Carlos Rojas’s deceptively compact cultural study suggests convincingly that the search for meaning in the Wall lies neither with the iconic imagery nor the literal structure itself, but somewhere in the gaps between, where imagination can run rampant — and frequently has. As it turns out, investigating the many and varied symbolic uses of a wall — the tensions between the need to protect and imprision, to guard against and to tear down, to blazon forth and to shut out — provides a very simple and natural key to opening up the Chinese culture as a whole.

In the West, the Wall = China’s greatness shorthand caught on early, to the extent that the case for labelling a Marco Polo fraud rested heavily on his never mentioning it in his writings — when in reality, as Rojas points out, he probably simply didn’t think the simple earthen fortifications he would’ve seen at that time worth mentioning. The ‘magnificent, huge and admirable’ (vide 17th-century cartographers) monolith begins to break down almost immediately upon closer inspection: What we now call ‘The Great Wall’ is in fact the surviving remnants of several wall-building projects over many centuries. The familiarly imposing stone edifice that Disney’s Mulan defends and Superman rebuilds — and that the Chinese government has embraced as their face to the world — is actually a comparatively recent development, circa the 18th-century Ming dynasty.

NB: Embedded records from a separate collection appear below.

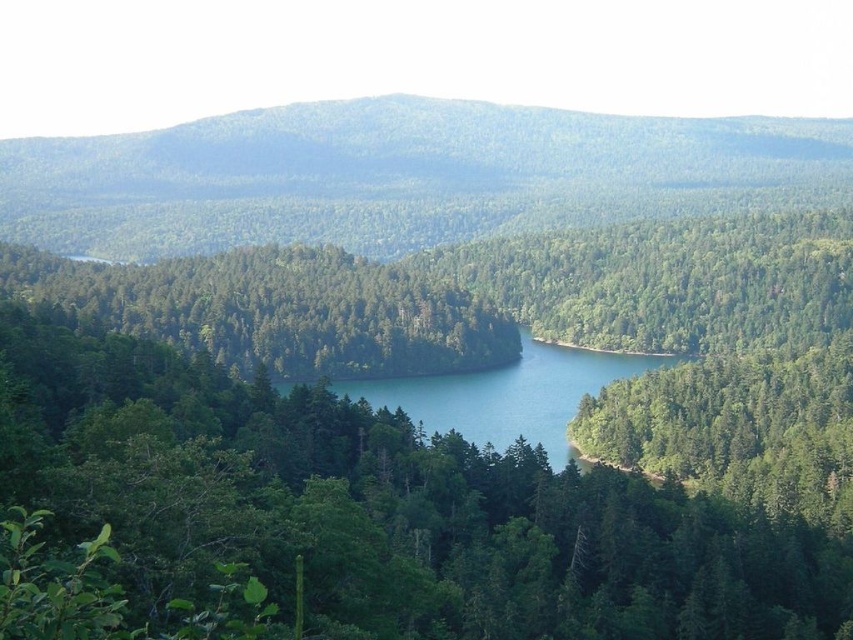 From the picture: You are a hiker standing at the edge of the forest. You see the green matte tree at center and the green forested mountain at upper center. Which object is closer to you?

The green matte tree at center is closer to you because it is located below the green forested mountain at upper center, which is further away in the background.

In the scene shown: You are a hiker who wants to take a photo of both the green matte tree at center and the green forested mountain at upper center in the same frame. Your camera has a maximum zoom range that can capture objects up to 200 meters apart. Can you capture both in one photo without moving your position?

The green matte tree at center is 189.48 meters from the green forested mountain at upper center. Since the distance between them is within the camera maximum zoom range of 200 meters, you can capture both in one photo without moving your position.

You are an environmental scientist assessing the ecological health of this area. You notice the green matte tree at center and the green forested mountain at upper center. Which of these two features takes up more visual space in the image?

The green forested mountain at upper center occupies more visual space than the green matte tree at center. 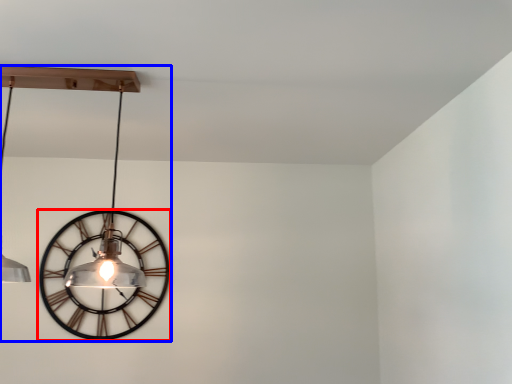 Question: Which object appears farthest to the camera in this image, wall clock (highlighted by a red box) or lamp (highlighted by a blue box)?

Choices:
 (A) wall clock
 (B) lamp

Answer: (A) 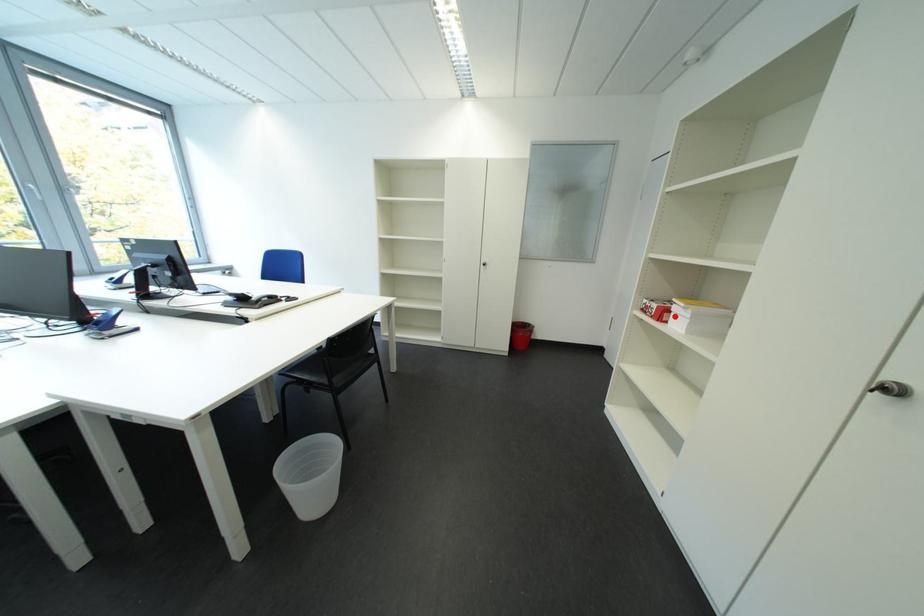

Meanwhile, the architects — and later, the guardians — of this magnificent achievement were distinctly ambivalent about it. The wall that “…leaps over the cold moon in the desert mountain pass… while the other end stretches into the hearts of the children of Xia and Hua” has actually shifted both physical and symbolic purpose constantly, as the Chinese have struggled to define who and what they are against the Great Elephant in the Room. What emerges finally is a restless kaleidoscope of attitudes, ideas and influences, a cultural phoenix, as some Chinese scholars have dubbed it, endlessly reborn as each entity appropriates it for its own particular needs.

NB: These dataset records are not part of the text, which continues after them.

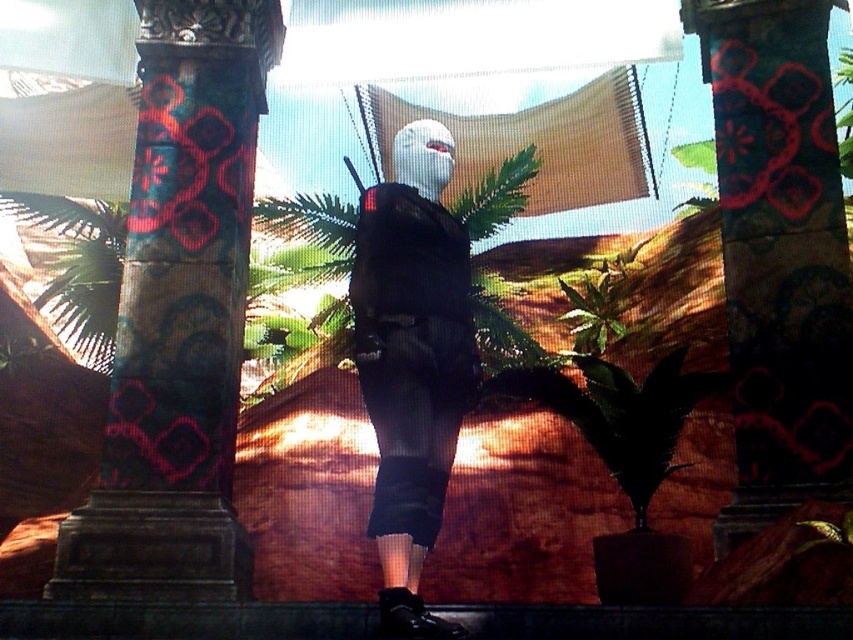 Question: Estimate the real-world distances between objects in this image. Which object is farther from the carved stone column at left?

Choices:
 (A) matte black backpack at center
 (B) carved stone column at center

Answer: (B)

Question: Which of the following is the closest to the observer?

Choices:
 (A) (786, 35)
 (B) (386, 346)

Answer: (B)

Question: Does carved stone column at left have a smaller size compared to carved stone column at center?

Choices:
 (A) no
 (B) yes

Answer: (B)

Question: Which point is closer to the camera taking this photo?

Choices:
 (A) (381, 618)
 (B) (215, 518)
 (C) (820, 323)

Answer: (A)

Question: Is carved stone column at left positioned before carved stone column at center?

Choices:
 (A) yes
 (B) no

Answer: (A)

Question: Does carved stone column at left appear on the right side of carved stone column at center?

Choices:
 (A) no
 (B) yes

Answer: (A) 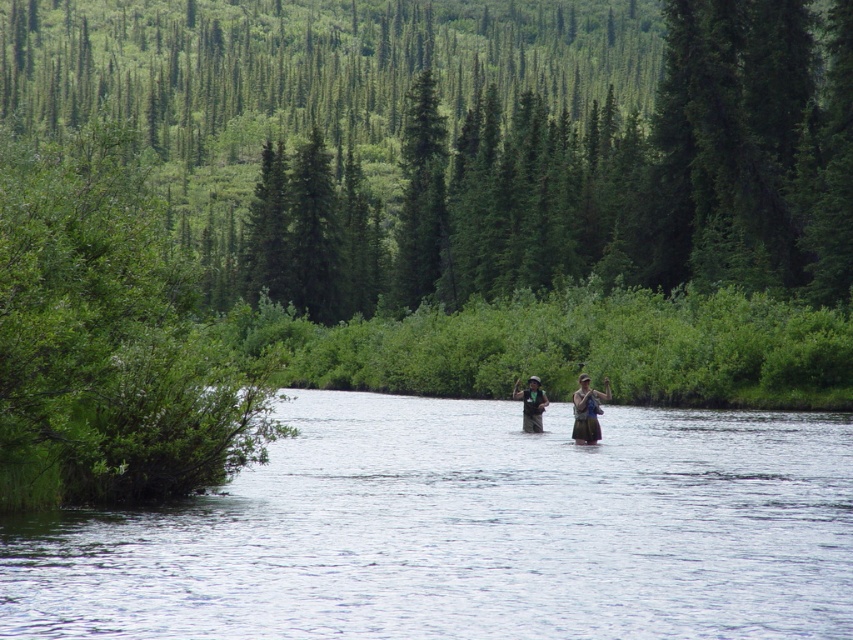 Between brown fabric jacket at center and green fabric vest at center, which one is positioned higher?

Positioned higher is brown fabric jacket at center.

Does brown fabric jacket at center appear under green fabric vest at center?

Incorrect, brown fabric jacket at center is not positioned below green fabric vest at center.

Is point (573, 410) closer to viewer compared to point (523, 404)?

Yes, it is.

Identify the location of brown fabric jacket at center. The height and width of the screenshot is (640, 853). (587, 410).

How much distance is there between clear water at center and brown fabric jacket at center?

clear water at center is 8.19 meters away from brown fabric jacket at center.

Can you confirm if clear water at center is taller than brown fabric jacket at center?

No, clear water at center is not taller than brown fabric jacket at center.

Locate an element on the screen. This screenshot has height=640, width=853. clear water at center is located at coordinates (467, 531).

Between point (671, 598) and point (527, 394), which one is positioned behind?

The point (527, 394) is more distant.

Is clear water at center shorter than green fabric vest at center?

Yes.

This screenshot has width=853, height=640. I want to click on clear water at center, so click(467, 531). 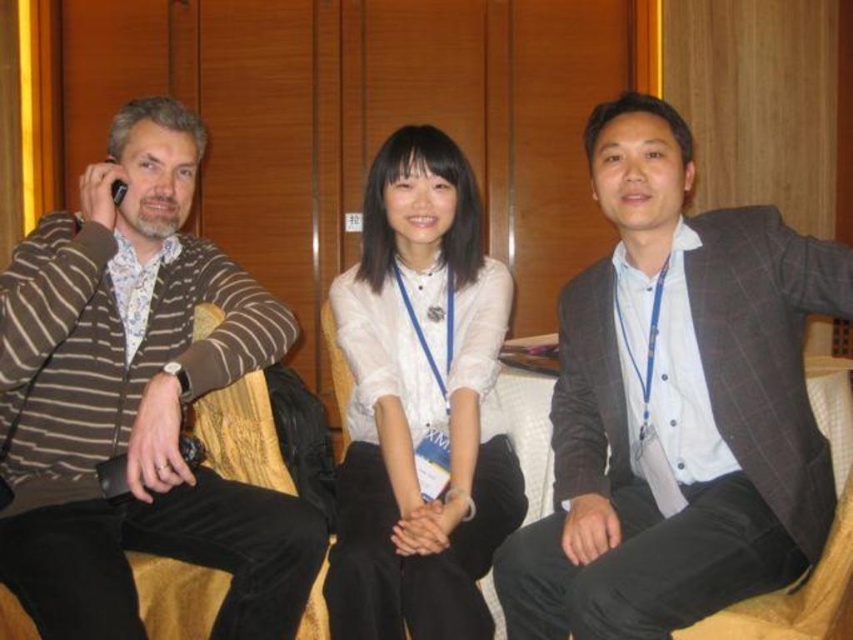 Between brown striped sweater at left and white matte shirt at center, which one is positioned higher?

brown striped sweater at left is above.

The image size is (853, 640). Describe the element at coordinates (136, 401) in the screenshot. I see `brown striped sweater at left` at that location.

Which is behind, point (4, 404) or point (430, 164)?

The point (430, 164) is more distant.

Locate an element on the screen. The width and height of the screenshot is (853, 640). brown striped sweater at left is located at coordinates (136, 401).

Does gray checkered suit at center lie in front of white matte shirt at center?

Yes.

Between gray checkered suit at center and white matte shirt at center, which one has less height?

With less height is gray checkered suit at center.

Is point (750, 253) positioned in front of point (387, 616)?

Yes.

Identify the location of gray checkered suit at center. The image size is (853, 640). (676, 403).

Measure the distance between gray checkered suit at center and brown striped sweater at left.

gray checkered suit at center and brown striped sweater at left are 33.21 inches apart.

Is gray checkered suit at center to the left of brown striped sweater at left from the viewer's perspective?

In fact, gray checkered suit at center is to the right of brown striped sweater at left.

Which is behind, point (605, 342) or point (184, 266)?

The point (184, 266) is behind.

In order to click on gray checkered suit at center in this screenshot , I will do `click(676, 403)`. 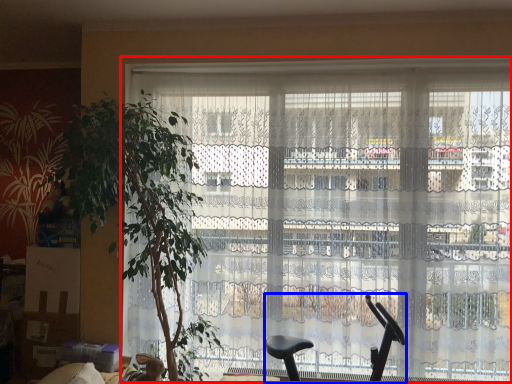 Question: Which point is closer to the camera, window (highlighted by a red box) or baby carriage (highlighted by a blue box)?

Choices:
 (A) window
 (B) baby carriage

Answer: (B) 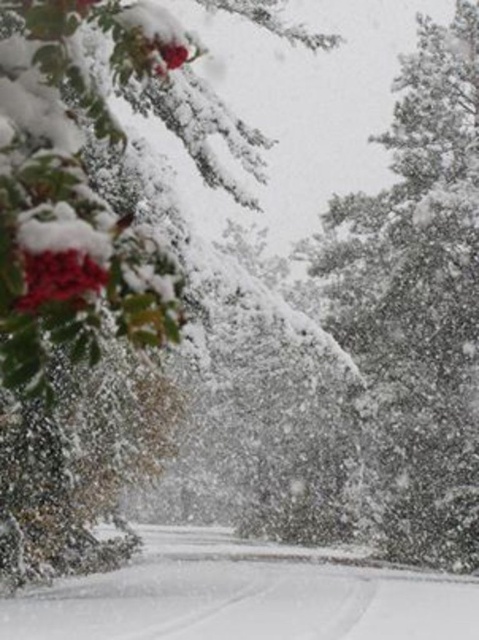 Which is below, white fluffy snow at upper right or white fluffy snow at center?

white fluffy snow at center is lower down.

Can you confirm if white fluffy snow at upper right is smaller than white fluffy snow at center?

No.

The height and width of the screenshot is (640, 479). What do you see at coordinates (418, 300) in the screenshot? I see `white fluffy snow at upper right` at bounding box center [418, 300].

Locate an element on the screen. Image resolution: width=479 pixels, height=640 pixels. white fluffy snow at upper right is located at coordinates (418, 300).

The process becomes steadily more fascinating to the reader as it enters living memory; the usefulness of the Wall to a Communist ideology would alone be worth the price of admission. The Maoists’ Long March of ‘twenty thousand li‘ drew legitimacy naturally from the Wall of ten thousand li; thus, “if you haven’t been to the Wall, you are not a real man!” The China that resulted has ever since industriously built walls — against AIDS, against undesirable influences on the Internet — that revive the tension of the concept.

Bear in mind, though, that this is foremost a scholarly study; the intent, according to the promotional material, is to ‘map out a provocative new framework for understanding’ the subject — albeit it also includes a little ‘How to Get There’ appendix for tourists, an unexpectedly appealing populist touch. As a writer Rojas is a good technical stylist rather than — well, not exactly rather than a readable one; he assuredly knows his subject well, and without overt pretension. He does, however, have us questioning the very existence of the ‘Wall’ as a concept before the end of the Prologue. Clearly, he is not an academic to be trifled with.

Even within academia, though, the insistence on explaining and assigning specific meaning, to every concept presented, often using what sound like ivory-tower buzzwords (‘In other words…’ becomes something of a mantra), creates a sort of literary inability to see the forest for the trees at times — especially in the earlier chapters, in which the reader is liable to be almost totally dependent on the author for context. A disconcerting habit of using wholly unrelated anecdotes to illustrate his points about the Wall adds to the fragmented effect.

It’s a bit of a shame really, because the topic is an important one for a broad cross-section of readers, and if this reviewer’s experience is anything to go by, it’s very possible to pick up this book out of a vague sense of knowing all about The Wall, and then finding oneself not only fascinated by the subject, but eager to explore further.